Château de Chaumont is located in Chaumont-sur-Loire, a small commune in France’s Loire Valley.  According to Wikipedia, the chateau was founded in the 10th century by Odo I, Count of Blois.  In 1560, the chateau was acquired by Catherine de Medici.  When her husband, Henry II died, Catherine made her husband’s mistress, Diane de Portiers, give her Chateau de Chenonceau in exchange Chateau de Chaumont.  In 1840 the French Ministry of Culture classified Chaumont as a historical monument.  Marie-Charlotte Say purchased the chateau in 1875.  She restored the chateau and planted gardens, and her husband commissioned the stables.  The donated Chateau de Chaumont to the French government in 1938.
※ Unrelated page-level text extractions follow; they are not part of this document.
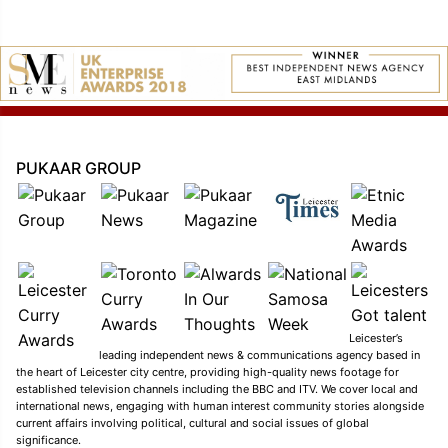
PUKAAR GROUP
Leicester’s
leading independent news & communications agency based in
the heart of Leicester city centre, providing high-quality news footage for
established television channels including the BBC and ITV. We cover local and
international news, engaging with human interest community stories alongside
current affairs involving political, cultural and social issues of global
significance.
I’m planning on creating several posts with photographs from Chateau de Chaumont.  This post will feature photographs from the outside of the chateau.  A second post will feature photographs of the chateau’s beautiful stables.  A third post will feature photographs from the International Garden Festival (that one may actually require two posts).

The buildings that we passed as we made our way to the chateau were lovely!  This building, covered in beautiful, red and white roses, caught my eye.

The grounds around the chateau were beautifully landscaped.  I was particularly excited to see these entirely white foxglove.  I planted one foxglove in my garden a few years ago, and it did well that year, but it never came back.

The photograph below was taken just outside of the chateau — you can see part of the chateau on the left-side of the picture.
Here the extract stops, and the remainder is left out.